• EXERCISE INSTRUCTIONS: From the data below, retype exactly the lines starting with the one that contains "Akzeptieren (639, 744)" and ending with the one that contains "Impressionen", both included.

*** INPUT DATA ***

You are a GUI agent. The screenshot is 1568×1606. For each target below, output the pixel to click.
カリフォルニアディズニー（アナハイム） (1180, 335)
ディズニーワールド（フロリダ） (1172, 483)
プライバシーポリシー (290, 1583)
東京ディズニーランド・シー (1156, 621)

***
*** INPUT DATA ***

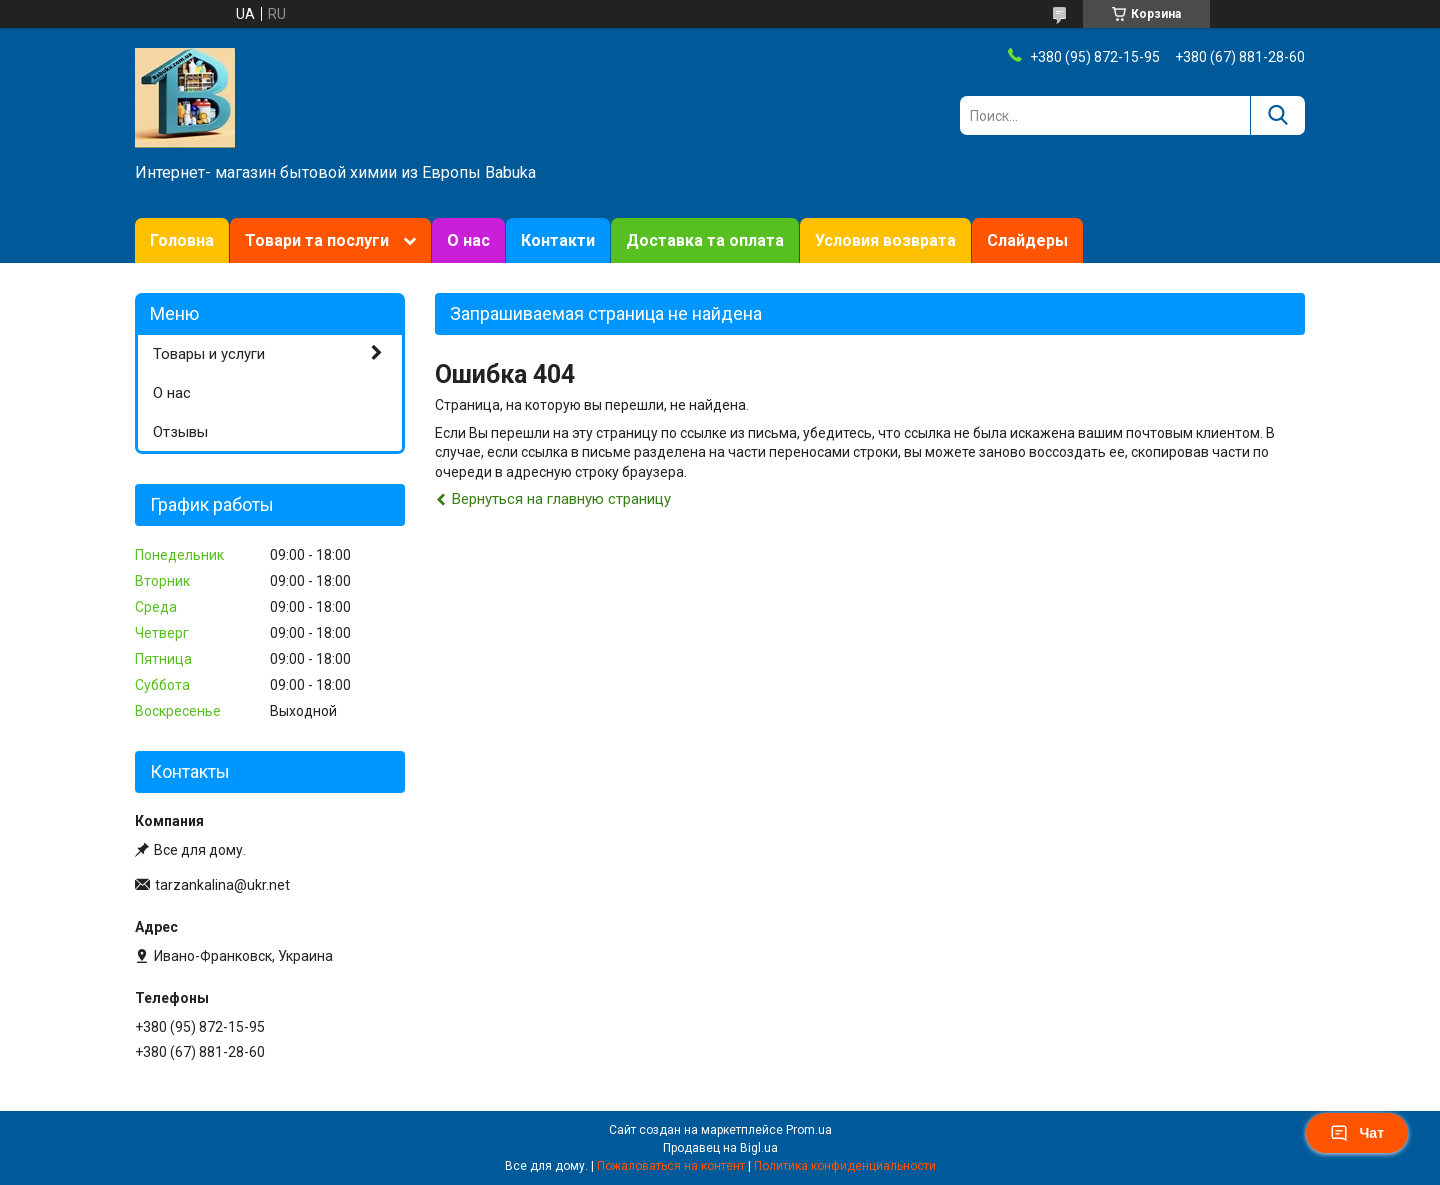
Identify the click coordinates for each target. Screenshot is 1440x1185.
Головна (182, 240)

***
*** INPUT DATA ***

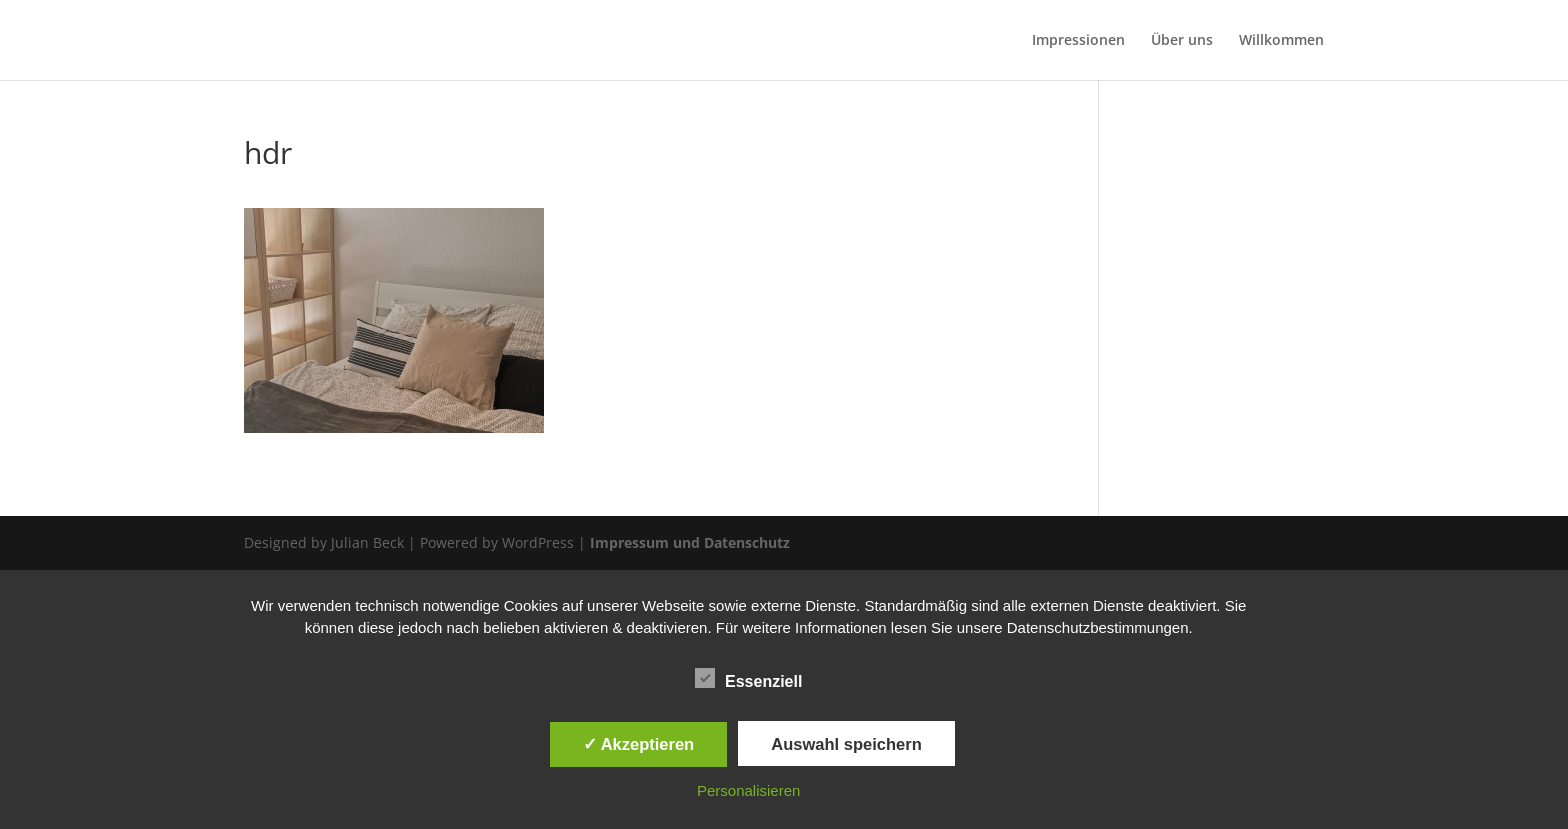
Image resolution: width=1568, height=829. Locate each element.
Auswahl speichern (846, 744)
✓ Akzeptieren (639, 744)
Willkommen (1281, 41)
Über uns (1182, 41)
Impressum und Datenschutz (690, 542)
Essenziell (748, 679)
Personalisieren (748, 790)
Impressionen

***

• RESPONSE AREA:
✓ Akzeptieren (639, 744)
Willkommen (1281, 41)
Über uns (1182, 41)
Impressum und Datenschutz (690, 542)
Essenziell (748, 679)
Personalisieren (748, 790)
Impressionen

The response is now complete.